What you will do: Repeat exactly the lines of the entries below from the one with "Changer de langue" through the one with "တယ်။ စိတ်ကြိုက်သလိုရွေးပါ။ သင့်တွင်မေးခွန်းများရှိပါ", both ends included, and nothing else.

[Start of Attachment]

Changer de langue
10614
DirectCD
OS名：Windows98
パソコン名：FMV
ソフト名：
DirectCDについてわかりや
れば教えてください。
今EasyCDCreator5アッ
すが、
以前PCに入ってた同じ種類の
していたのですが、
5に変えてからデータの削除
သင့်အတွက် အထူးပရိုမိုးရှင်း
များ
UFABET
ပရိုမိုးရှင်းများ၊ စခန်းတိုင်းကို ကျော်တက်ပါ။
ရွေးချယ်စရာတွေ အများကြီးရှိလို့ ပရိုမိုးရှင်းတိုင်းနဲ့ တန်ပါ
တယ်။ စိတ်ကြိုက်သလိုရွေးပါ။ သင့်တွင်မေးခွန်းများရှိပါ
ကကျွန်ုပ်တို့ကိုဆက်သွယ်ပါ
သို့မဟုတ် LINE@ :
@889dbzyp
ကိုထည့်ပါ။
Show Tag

[End of Attachment]
[Start of Attachment]

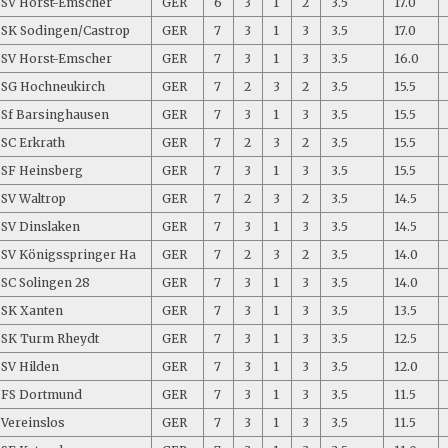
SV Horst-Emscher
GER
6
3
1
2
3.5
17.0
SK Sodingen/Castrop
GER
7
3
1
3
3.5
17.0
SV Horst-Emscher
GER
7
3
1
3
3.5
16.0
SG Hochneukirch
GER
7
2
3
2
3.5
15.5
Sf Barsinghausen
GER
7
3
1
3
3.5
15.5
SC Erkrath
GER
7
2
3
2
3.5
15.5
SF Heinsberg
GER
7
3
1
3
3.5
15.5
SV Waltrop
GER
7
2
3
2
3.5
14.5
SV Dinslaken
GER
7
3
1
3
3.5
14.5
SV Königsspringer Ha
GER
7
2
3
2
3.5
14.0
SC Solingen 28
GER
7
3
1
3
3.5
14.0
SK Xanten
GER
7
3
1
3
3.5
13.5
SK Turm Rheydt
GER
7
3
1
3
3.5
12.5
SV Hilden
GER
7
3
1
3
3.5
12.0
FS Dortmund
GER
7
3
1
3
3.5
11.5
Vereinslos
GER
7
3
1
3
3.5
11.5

[End of Attachment]

Response to this exercise:
Changer de langue
10614
DirectCD
OS名：Windows98
パソコン名：FMV
ソフト名：
DirectCDについてわかりや
れば教えてください。
今EasyCDCreator5アッ
すが、
以前PCに入ってた同じ種類の
していたのですが、
5に変えてからデータの削除
သင့်အတွက် အထူးပရိုမိုးရှင်း
များ
UFABET
ပရိုမိုးရှင်းများ၊ စခန်းတိုင်းကို ကျော်တက်ပါ။
ရွေးချယ်စရာတွေ အများကြီးရှိလို့ ပရိုမိုးရှင်းတိုင်းနဲ့ တန်ပါ
တယ်။ စိတ်ကြိုက်သလိုရွေးပါ။ သင့်တွင်မေးခွန်းများရှိပါ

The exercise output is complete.